Task prompt →
Set down every line from the one with "Mask every instance" to the end of the entries, both ends included, exactly as it reads and without pictures.

Records drawn from a dataset:
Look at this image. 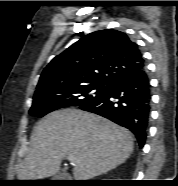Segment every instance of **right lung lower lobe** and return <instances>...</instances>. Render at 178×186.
I'll list each match as a JSON object with an SVG mask.
<instances>
[{"mask_svg":"<svg viewBox=\"0 0 178 186\" xmlns=\"http://www.w3.org/2000/svg\"><path fill=\"white\" fill-rule=\"evenodd\" d=\"M150 84L145 64L115 79L97 99L79 108L103 116L133 132L143 147L150 116Z\"/></svg>","mask_w":178,"mask_h":186,"instance_id":"1","label":"right lung lower lobe"}]
</instances>
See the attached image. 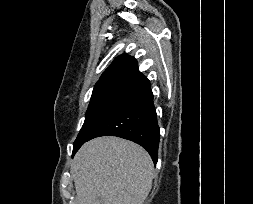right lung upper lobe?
Listing matches in <instances>:
<instances>
[{
    "mask_svg": "<svg viewBox=\"0 0 253 204\" xmlns=\"http://www.w3.org/2000/svg\"><path fill=\"white\" fill-rule=\"evenodd\" d=\"M145 76L139 72L135 58L122 54L115 58L110 66L103 72L94 88L118 82L140 83Z\"/></svg>",
    "mask_w": 253,
    "mask_h": 204,
    "instance_id": "1",
    "label": "right lung upper lobe"
}]
</instances>
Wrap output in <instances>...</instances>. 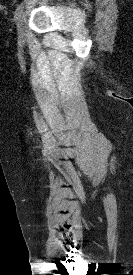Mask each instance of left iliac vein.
I'll return each instance as SVG.
<instances>
[{"instance_id":"obj_1","label":"left iliac vein","mask_w":133,"mask_h":275,"mask_svg":"<svg viewBox=\"0 0 133 275\" xmlns=\"http://www.w3.org/2000/svg\"><path fill=\"white\" fill-rule=\"evenodd\" d=\"M16 26L19 34V39L23 41L25 39V13L23 11L16 18Z\"/></svg>"}]
</instances>
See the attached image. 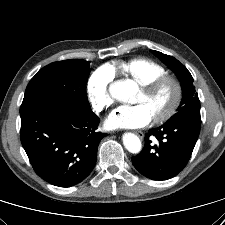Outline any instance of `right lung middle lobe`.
Masks as SVG:
<instances>
[{"mask_svg":"<svg viewBox=\"0 0 225 225\" xmlns=\"http://www.w3.org/2000/svg\"><path fill=\"white\" fill-rule=\"evenodd\" d=\"M90 62L80 59L53 62L42 68L27 85L23 102L49 100L91 111L85 86Z\"/></svg>","mask_w":225,"mask_h":225,"instance_id":"1","label":"right lung middle lobe"}]
</instances>
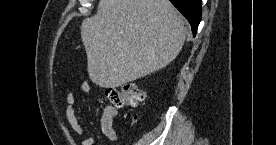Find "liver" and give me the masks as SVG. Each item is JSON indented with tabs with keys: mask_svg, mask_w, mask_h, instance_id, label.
Instances as JSON below:
<instances>
[{
	"mask_svg": "<svg viewBox=\"0 0 276 145\" xmlns=\"http://www.w3.org/2000/svg\"><path fill=\"white\" fill-rule=\"evenodd\" d=\"M185 36L169 0H100L81 25L90 80L116 88L154 73L177 57Z\"/></svg>",
	"mask_w": 276,
	"mask_h": 145,
	"instance_id": "liver-1",
	"label": "liver"
}]
</instances>
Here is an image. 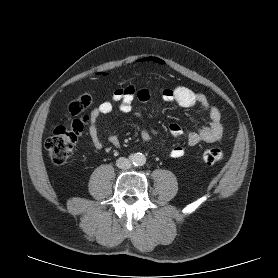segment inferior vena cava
I'll return each mask as SVG.
<instances>
[{
  "label": "inferior vena cava",
  "mask_w": 278,
  "mask_h": 278,
  "mask_svg": "<svg viewBox=\"0 0 278 278\" xmlns=\"http://www.w3.org/2000/svg\"><path fill=\"white\" fill-rule=\"evenodd\" d=\"M116 166L120 169H129L131 167V161L125 157H120L116 160Z\"/></svg>",
  "instance_id": "1"
}]
</instances>
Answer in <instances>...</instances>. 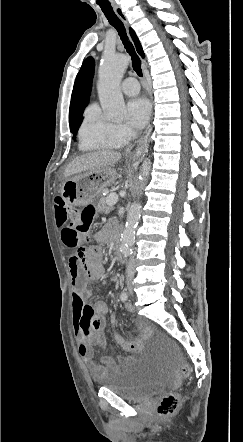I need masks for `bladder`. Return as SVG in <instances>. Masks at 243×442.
I'll return each mask as SVG.
<instances>
[{
	"mask_svg": "<svg viewBox=\"0 0 243 442\" xmlns=\"http://www.w3.org/2000/svg\"><path fill=\"white\" fill-rule=\"evenodd\" d=\"M164 382L165 377L154 368L152 360L129 357L96 384L125 400L142 401L161 391Z\"/></svg>",
	"mask_w": 243,
	"mask_h": 442,
	"instance_id": "obj_1",
	"label": "bladder"
}]
</instances>
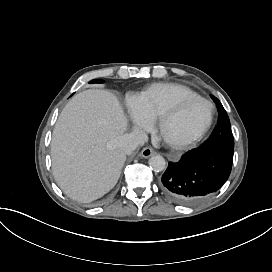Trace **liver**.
I'll return each instance as SVG.
<instances>
[{"instance_id": "1", "label": "liver", "mask_w": 272, "mask_h": 272, "mask_svg": "<svg viewBox=\"0 0 272 272\" xmlns=\"http://www.w3.org/2000/svg\"><path fill=\"white\" fill-rule=\"evenodd\" d=\"M127 122L117 98L105 90H87L64 107L51 143L52 171L72 199L91 202L116 185L126 154L117 140Z\"/></svg>"}]
</instances>
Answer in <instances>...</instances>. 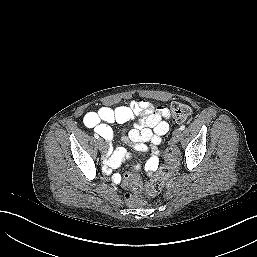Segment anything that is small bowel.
Instances as JSON below:
<instances>
[{
  "instance_id": "c3829d8e",
  "label": "small bowel",
  "mask_w": 257,
  "mask_h": 257,
  "mask_svg": "<svg viewBox=\"0 0 257 257\" xmlns=\"http://www.w3.org/2000/svg\"><path fill=\"white\" fill-rule=\"evenodd\" d=\"M135 117H138V120L122 139L125 143L133 144L136 150L148 153L145 169L151 173L159 165V151L155 145L161 142L162 136L169 130L166 120L170 118V112L166 107H154L146 99L132 100L119 107L102 106L97 111L87 112L84 116V124L111 144L113 131L110 124L124 123ZM149 144L152 145L151 148L148 147ZM110 154L105 161L109 169L118 167L129 157V154L121 147H117ZM112 179L115 183L121 181L118 174H113ZM129 203L131 204L132 201Z\"/></svg>"
}]
</instances>
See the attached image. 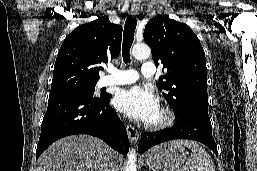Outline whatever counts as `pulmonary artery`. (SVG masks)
I'll use <instances>...</instances> for the list:
<instances>
[{
  "instance_id": "pulmonary-artery-1",
  "label": "pulmonary artery",
  "mask_w": 257,
  "mask_h": 171,
  "mask_svg": "<svg viewBox=\"0 0 257 171\" xmlns=\"http://www.w3.org/2000/svg\"><path fill=\"white\" fill-rule=\"evenodd\" d=\"M156 67L152 62H144L141 67V75L145 78H150L154 76ZM109 75L105 76L101 80L102 86L111 85H127L135 83L139 79V74L136 70H117L114 68H109Z\"/></svg>"
}]
</instances>
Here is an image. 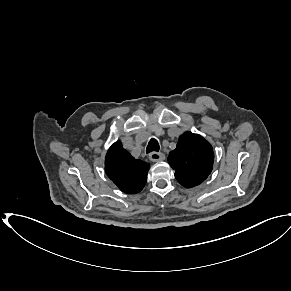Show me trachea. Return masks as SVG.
Instances as JSON below:
<instances>
[{"label": "trachea", "mask_w": 291, "mask_h": 291, "mask_svg": "<svg viewBox=\"0 0 291 291\" xmlns=\"http://www.w3.org/2000/svg\"><path fill=\"white\" fill-rule=\"evenodd\" d=\"M153 151H159V143L156 139L152 138L149 143L148 146L146 148V153H150Z\"/></svg>", "instance_id": "trachea-1"}]
</instances>
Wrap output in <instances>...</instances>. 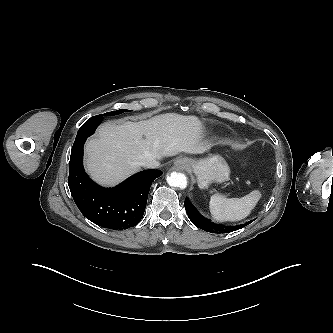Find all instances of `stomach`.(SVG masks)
<instances>
[{
	"mask_svg": "<svg viewBox=\"0 0 333 333\" xmlns=\"http://www.w3.org/2000/svg\"><path fill=\"white\" fill-rule=\"evenodd\" d=\"M189 167L197 176L198 186L207 188L213 182H224L229 179L230 168L219 155L204 159H188Z\"/></svg>",
	"mask_w": 333,
	"mask_h": 333,
	"instance_id": "stomach-1",
	"label": "stomach"
}]
</instances>
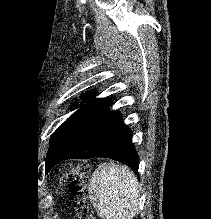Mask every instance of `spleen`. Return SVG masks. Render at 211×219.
Listing matches in <instances>:
<instances>
[{
	"instance_id": "obj_1",
	"label": "spleen",
	"mask_w": 211,
	"mask_h": 219,
	"mask_svg": "<svg viewBox=\"0 0 211 219\" xmlns=\"http://www.w3.org/2000/svg\"><path fill=\"white\" fill-rule=\"evenodd\" d=\"M89 199L102 219H132L137 211V178L126 166L102 163L92 174Z\"/></svg>"
}]
</instances>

Solution to the exercise →
Mask every instance of `spleen`. Return SVG masks. Render at 211×219.
Listing matches in <instances>:
<instances>
[{
	"instance_id": "obj_1",
	"label": "spleen",
	"mask_w": 211,
	"mask_h": 219,
	"mask_svg": "<svg viewBox=\"0 0 211 219\" xmlns=\"http://www.w3.org/2000/svg\"><path fill=\"white\" fill-rule=\"evenodd\" d=\"M89 199L102 219H132L137 211V178L126 166L102 163L92 174Z\"/></svg>"
}]
</instances>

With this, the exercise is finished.